By The Editors of WorldMag.com 

Fighting chance
…A 79-year-old Crestview, Fla., woman received a recruiting letter from the United States Marine Corps via Federal Express on March 2 urging her to enlist. Opal Blackwell Walker … read part of the letter to the Northwest Florida Daily News. “It says ‘Dear Opal, Do you think you have what it takes to be a Marine? Are you prepared for one of the most demanding challenges you will ever face?'” said Walker. She told the paper she plans on taking the letter to the recruiting office to see their reaction.

Stocked up
Two days alone in a cabin buried under an avalanche? Not that big a deal for one elderly shepherd woman living in the Bavarian Alps. The 84-year-old lives nearly 1,000 feet from the summit of Geigelstein, the second-highest peak in the Bavarian Alps in Germany and Austria. The avalanche sank her mountainside hut under 13 feet of snow on Feb. 27. That’s when she called German emergency services. Because of the severity of the avalanche, rescue workers could not reach her home for two days. But when emergency personnel finally reached her, she claimed she could have held out for longer. “I still have enough provisions for three months, but it’s getting a bit sinister here,” the woman told the dispatchers, according to the German daily Bild.

Cashed out
Now behind bars, Ricky Thatcher and Nicole Strickland of San Antonio probably aren’t so tough. Police accuse the two of holding up a Girl Scout cookie stand outside a Walgreen’s on Feb. 26. Two third-graders had opened up for business selling the famed Girl Scout cookies outside the pharmacy when the 19-year-old Thatcher and 30-year-old Strickland made a move. Strickland went for the car as Thatcher grabbed the girls’ cash bag. The troop leader copied down the car license plate number as the pair drove away. Police used the information to arrest and charge the pair.

Rules of engagement
If 13-year-old Evan Spencer wanted to play the popular video game “Call of Duty: World at War,” he would first have to learn something about real war. That’s because to earn permission from his father to play the game, the Ontario teen had to read the Geneva Conventions-and promise to abide by them while playing the first-person shooting game set on World War II battlefields.

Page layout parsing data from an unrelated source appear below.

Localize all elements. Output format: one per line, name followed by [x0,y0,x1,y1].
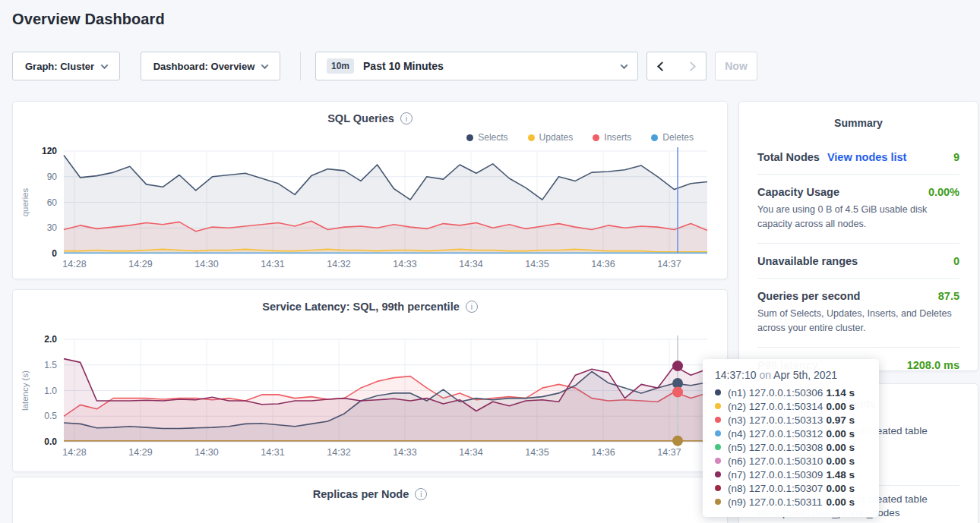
svg-text:0: 0 [52,248,57,259]
legend-item-updates: Updates [528,132,574,143]
svg-text:14:31: 14:31 [261,447,284,458]
summary-title: Summary [739,102,978,129]
time-prev-button[interactable] [646,52,677,80]
legend-dot-icon [651,134,658,141]
capacity-usage-description: You are using 0 B of 4.5 GiB usable disk… [757,203,959,232]
total-nodes-value: 9 [953,151,959,163]
service-latency-title: Service Latency: SQL, 99th percentile i [13,301,727,313]
legend-item-selects: Selects [466,132,507,143]
node-color-dot-icon [715,430,721,436]
sql-queries-chart[interactable]: 14:2814:2914:3014:3114:3214:3314:3414:35… [13,145,729,274]
sql-queries-title: SQL Queries i [13,112,727,124]
svg-text:14:34: 14:34 [459,447,482,458]
legend-dot-icon [593,134,599,141]
legend-item-inserts: Inserts [593,132,631,143]
node-latency-value: 0.97 s [826,414,867,426]
summary-panel: Summary Total Nodes View nodes list 9 Ca… [738,101,978,371]
svg-text:14:29: 14:29 [128,447,152,458]
svg-text:14:32: 14:32 [327,447,350,458]
node-address: (n3) 127.0.0.1:50313 [728,414,823,426]
graph-scope-label: Graph: Cluster [25,61,94,72]
svg-text:queries: queries [21,187,30,216]
legend-dot-icon [528,134,535,141]
service-latency-chart[interactable]: 14:2814:2914:3014:3114:3214:3314:3414:35… [13,333,729,462]
node-color-dot-icon [715,444,721,450]
chevron-right-icon [686,61,696,71]
info-icon[interactable]: i [415,488,427,500]
tooltip-node-row: (n9) 127.0.0.1:503110.00 s [715,495,867,509]
overview-dashboard-page: Overview Dashboard Graph: Cluster Dashbo… [0,0,980,523]
summary-capacity-usage: Capacity Usage 0.00% You are using 0 B o… [757,175,959,244]
sql-legend: SelectsUpdatesInsertsDeletes [466,132,694,143]
legend-item-deletes: Deletes [651,132,694,143]
node-address: (n4) 127.0.0.1:50312 [728,428,823,440]
node-address: (n7) 127.0.0.1:50309 [728,469,823,480]
node-color-dot-icon [715,471,721,477]
page-title: Overview Dashboard [12,11,165,28]
info-icon[interactable]: i [466,301,478,313]
view-nodes-list-link[interactable]: View nodes list [827,151,907,163]
replicas-title: Replicas per Node i [13,488,727,500]
svg-text:1.5: 1.5 [44,360,57,370]
node-color-dot-icon [715,458,721,464]
svg-text:14:34: 14:34 [459,259,482,269]
dashboard-dropdown[interactable]: Dashboard: Overview [141,52,280,80]
chevron-down-icon [101,61,109,69]
node-latency-value: 1.48 s [826,469,867,480]
summary-total-nodes: Total Nodes View nodes list 9 [757,140,959,175]
svg-text:14:28: 14:28 [62,259,86,269]
node-address: (n5) 127.0.0.1:50308 [728,442,823,453]
svg-text:2.0: 2.0 [44,334,57,345]
svg-text:14:36: 14:36 [591,259,615,269]
node-address: (n1) 127.0.0.1:50306 [728,387,823,399]
node-latency-value: 0.00 s [826,442,867,453]
svg-text:0.0: 0.0 [44,436,57,447]
node-address: (n9) 127.0.0.1:50311 [728,496,822,508]
chevron-down-icon [621,61,628,69]
time-range-picker[interactable]: 10m Past 10 Minutes [315,52,638,80]
svg-text:14:35: 14:35 [525,259,548,269]
svg-text:14:32: 14:32 [327,259,350,269]
svg-text:30: 30 [47,222,58,233]
node-address: (n2) 127.0.0.1:50314 [728,401,823,412]
node-latency-value: 0.00 s [826,496,867,508]
tooltip-node-row: (n7) 127.0.0.1:503091.48 s [715,468,867,481]
node-latency-value: 0.00 s [826,428,867,440]
info-icon[interactable]: i [400,112,413,124]
node-latency-value: 0.00 s [826,483,867,494]
unavailable-ranges-value: 0 [953,255,959,267]
graph-scope-dropdown[interactable]: Graph: Cluster [12,52,120,80]
svg-text:14:31: 14:31 [261,259,284,269]
tooltip-node-row: (n6) 127.0.0.1:503100.00 s [715,454,867,468]
time-range-label: Past 10 Minutes [363,60,444,72]
node-latency-value: 0.00 s [826,401,867,412]
qps-description: Sum of Selects, Updates, Inserts, and De… [757,307,959,336]
total-nodes-label: Total Nodes [757,151,820,163]
node-address: (n8) 127.0.0.1:50307 [728,483,823,494]
tooltip-node-row: (n3) 127.0.0.1:503130.97 s [715,413,867,427]
svg-text:14:36: 14:36 [591,447,615,458]
capacity-usage-label: Capacity Usage [757,186,839,198]
qps-label: Queries per second [757,290,860,302]
svg-text:1.0: 1.0 [44,386,57,396]
sql-queries-card: SQL Queries i SelectsUpdatesInsertsDelet… [12,101,728,279]
node-latency-value: 0.00 s [826,455,867,467]
time-next-button[interactable] [676,52,707,80]
tooltip-node-row: (n8) 127.0.0.1:503070.00 s [715,481,867,495]
svg-text:14:35: 14:35 [525,447,548,458]
svg-text:60: 60 [47,197,58,208]
legend-dot-icon [466,134,473,141]
node-color-dot-icon [715,403,721,409]
now-button[interactable]: Now [715,52,757,80]
controls-divider [300,52,301,80]
svg-text:14:33: 14:33 [393,447,416,458]
svg-text:14:30: 14:30 [194,259,218,269]
svg-text:120: 120 [42,146,57,156]
svg-text:14:37: 14:37 [657,447,681,458]
node-address: (n6) 127.0.0.1:50310 [728,455,823,467]
node-color-dot-icon [715,499,721,505]
qps-value: 87.5 [938,290,959,302]
chevron-left-icon [657,61,667,71]
svg-text:14:33: 14:33 [393,259,416,269]
service-latency-card: Service Latency: SQL, 99th percentile i … [12,289,728,472]
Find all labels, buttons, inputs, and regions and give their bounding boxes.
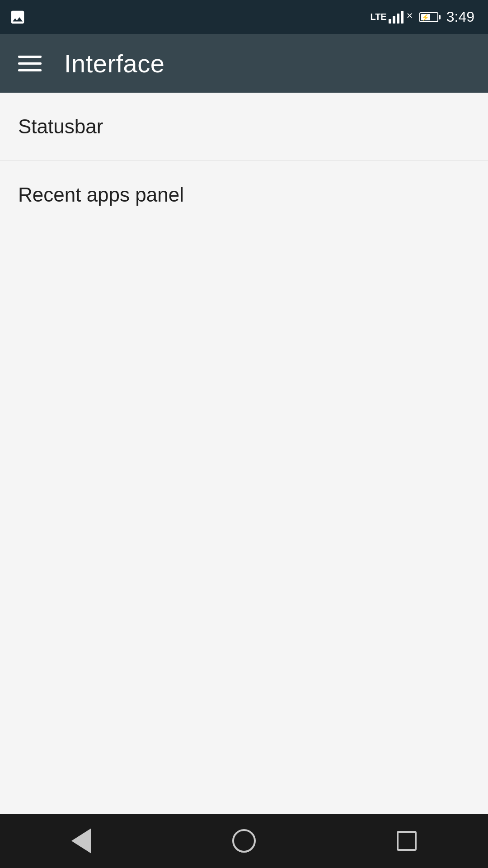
hamburger-line-1 — [18, 56, 42, 58]
list-item-recent-apps-panel-label: Recent apps panel — [18, 184, 184, 206]
nav-bar — [0, 814, 488, 868]
status-bar-left-icons — [9, 9, 26, 26]
hamburger-menu-button[interactable] — [18, 56, 42, 71]
lte-signal-group: LTE ✕ — [370, 11, 413, 24]
signal-x-icon: ✕ — [406, 11, 413, 21]
status-bar-right-icons: LTE ✕ ⚡ 3:49 — [370, 9, 474, 25]
home-button[interactable] — [217, 823, 271, 859]
app-title: Interface — [64, 49, 164, 78]
signal-bar-1 — [389, 19, 391, 24]
list-item-statusbar-label: Statusbar — [18, 115, 103, 137]
hamburger-line-3 — [18, 69, 42, 71]
battery-icon: ⚡ — [419, 12, 438, 22]
status-bar: LTE ✕ ⚡ 3:49 — [0, 0, 488, 34]
status-time: 3:49 — [446, 9, 474, 25]
signal-bar-2 — [393, 16, 395, 24]
list-item-statusbar[interactable]: Statusbar — [0, 93, 488, 161]
back-icon — [71, 828, 91, 854]
home-icon — [232, 829, 256, 853]
hamburger-line-2 — [18, 62, 42, 65]
recents-button[interactable] — [380, 823, 434, 859]
list-item-recent-apps-panel[interactable]: Recent apps panel — [0, 161, 488, 229]
content-area: Statusbar Recent apps panel — [0, 93, 488, 814]
battery-bolt-icon: ⚡ — [422, 14, 429, 21]
signal-bar-4 — [401, 11, 404, 24]
signal-bar-3 — [397, 14, 399, 24]
lte-label: LTE — [370, 12, 386, 22]
battery-container: ⚡ — [419, 12, 438, 22]
battery-fill: ⚡ — [421, 14, 430, 20]
app-bar: Interface — [0, 34, 488, 93]
photo-icon — [9, 9, 26, 26]
back-button[interactable] — [54, 823, 108, 859]
signal-bars — [389, 11, 404, 24]
empty-content-area — [0, 229, 488, 814]
recents-icon — [397, 831, 417, 851]
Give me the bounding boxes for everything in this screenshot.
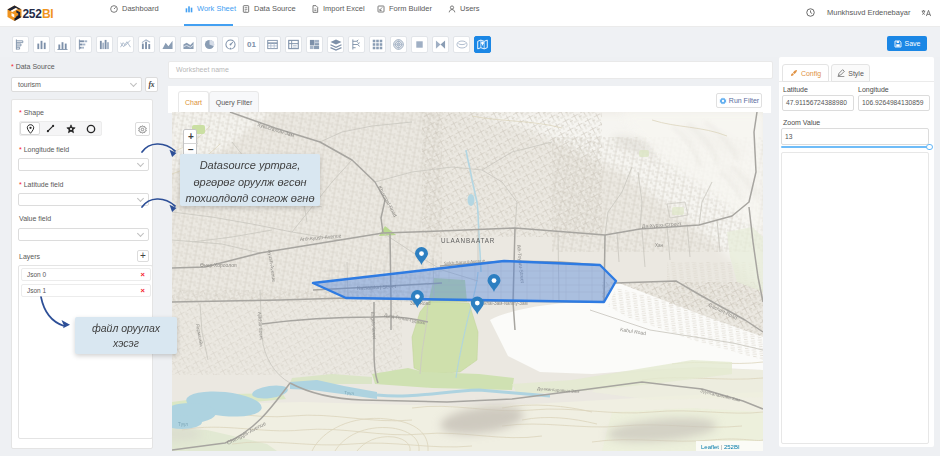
svg-text:BI: BI <box>42 7 53 21</box>
svg-text:ULAANBAATAR: ULAANBAATAR <box>441 237 495 244</box>
svg-text:Хан: Хан <box>655 243 664 248</box>
svg-text:Түүл: Түүл <box>344 390 355 396</box>
svg-text:Leaflet | 252BI: Leaflet | 252BI <box>701 444 740 450</box>
svg-text:Түүл: Түүл <box>178 422 188 427</box>
svg-text:Өнөр-Хороолол: Өнөр-Хороолол <box>200 262 237 268</box>
svg-text:252: 252 <box>23 7 43 21</box>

So that’s what Evan did. How has it played out on the Xbox? “To remember it, it’s basically common sense,” Evan told the Globe and Mail. “Someone surrenders and you don’t just go and kill them anyways.” But his “rules of war” approach doesn’t always jibe with ruthless friends with whom he plays online. “If there’s one standing in the way, they’ll just shoot them and they’ll fall on the floor and they just walk by them,” he said. “That doesn’t feel right.”